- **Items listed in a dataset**

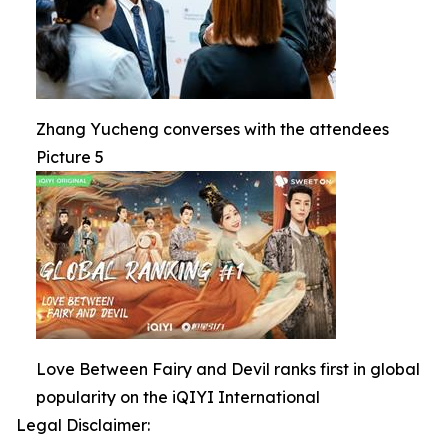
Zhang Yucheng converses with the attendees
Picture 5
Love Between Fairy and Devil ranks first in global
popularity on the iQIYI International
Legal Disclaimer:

--

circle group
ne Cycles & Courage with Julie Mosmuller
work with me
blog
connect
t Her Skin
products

- **Exercise directions**
Show each line of the data that contains the string "with".

- **Finished exercise**
Zhang Yucheng converses with the attendees
ne Cycles & Courage with Julie Mosmuller
work with me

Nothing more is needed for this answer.